AllskyTeam / allsky

A Raspberry Pi operated Wireless Allsky Camera
MIT License
1.17k stars 181 forks source link

[BUG] ASI_ERROR_TIMEOUT (again) #3155

Closed 22878120 closed 3 months ago

22878120 commented 10 months ago

Environment

Bug Description

If you have program output or multi-line messages to include, add it like this so it formats correctly (note the lines with tildes):

Log/configuration files

OldWorking_capture.cpp.txt OldWorking_config.sh.txt

current_settings.json.txt current_config.sh.txt allsky.zip

22878120 commented 10 months ago

Update: The latest version was always failing and failed to complete a single day, so I rolled back to v2022.03.01 and it worked immediately without a single error (It also means that there are no hardware problems). This might help in understanding why the new version is having problems capturing with ZWO ASI120MC.

I will keep using the old version till it is safe to upgrade

EricClaeys commented 10 months ago

The ASI120 is very susceptible to errors, even if very little changed. Since we don't have one of those cameras we can't determine what the problem is so will likely never fix it. I do know that most people who try ALL the steps on the Troubleshooting-> ZWO Cameras page are able to solve the problem. I suspect the camera or the Pi are at the limit of USB power and unrelated changes can put them over the limit.
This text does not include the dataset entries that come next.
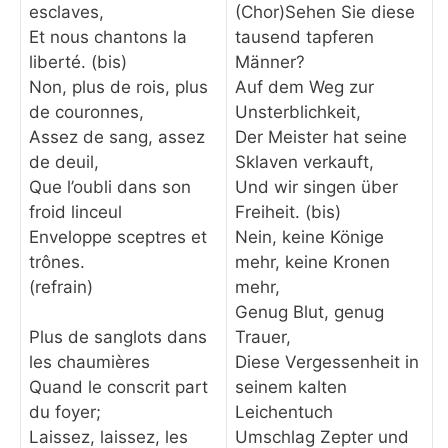
esclaves,
(Chor)Sehen Sie diese
Et nous chantons la
tausend tapferen
liberté. (bis)
Männer?
Non, plus de rois, plus
Auf dem Weg zur
de couronnes,
Unsterblichkeit,
Assez de sang, assez
Der Meister hat seine
de deuil,
Sklaven verkauft,
Que l’oubli dans son
Und wir singen über
froid linceul
Freiheit. (bis)
Enveloppe sceptres et
Nein, keine Könige
trônes.
mehr, keine Kronen
(refrain)
mehr,
Genug Blut, genug
Trauer,
Plus de sanglots dans
Diese Vergessenheit in
les chaumières
seinem kalten
Quand le conscrit part
Leichentuch
du foyer;
Umschlag Zepter und
Laissez, laissez, les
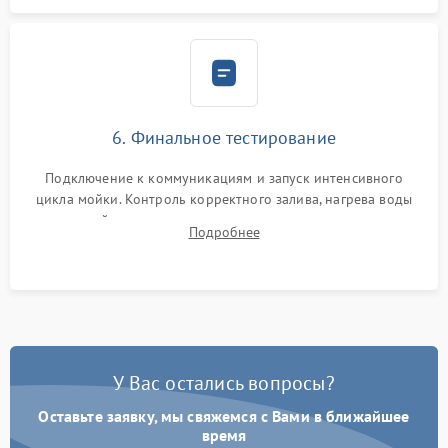
6. Финальное тестирование
Подключение к коммуникациям и запуск интенсивного
цикла мойки. Контроль корректного залива, нагрева воды
до нужной температуры, отсутствия посторонних шумов,
Подробнее
штатного слива и абсолютной сухости в поддоне.
У Вас остались вопросы?
Оставьте заявку, мы свяжемся с Вами в ближайшее
время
22878120 commented 10 months ago

The ASI120 is very susceptible to errors, even if very little changed. Since we don't have one of those cameras we can't determine what the problem is so will likely never fix it. I do know that most people who try ALL the steps on the Troubleshooting-> ZWO Cameras page are able to solve the problem. I suspect the camera or the Pi are at the limit of USB power and unrelated changes can put them over the limit.

Thanks, Eric, I will give it a try with the bigger Pi that I use for testing and will post the results here...

EricClaeys commented 10 months ago

@22878120, did you ever try v2023.05.01 ? There have been a LOT of changes since v2022.03.01. If you're willing to help me narrow down the problem I'd appreciate it. Installing v2022.03.01 (the base release, not the newer point releases) is fairly quick and you can easily revert to v2022.03.01. To do so:

# Stop Allsky
cd
mv allsky allsky-OLD
git clone --branch v2023.05.01 --recursive https://github.com/thomasjacquin/allsky.git 
cd allsky
./install.sh

If that works I can then compare that release to the point releases to see if I can find something.

22878120 commented 10 months ago

Hi Eric,

I'm happy to help. I followed instructions and installed v2023-05-01. While installing I got an error "Package # 1 of 15: [opencv_python>=4.5.3.56]"

PFA Python_dependencies.1.log Python_dependencies.1.log.txt

PS: From what I read; It may be a HASH discrepancy from the one specified in the setup

Best regards

EricClaeys commented 10 months ago

@Alex-developer, Do you remember what the fix is for the

error "Package # 1 of 15: [opencv_python>=4.5.3.56]"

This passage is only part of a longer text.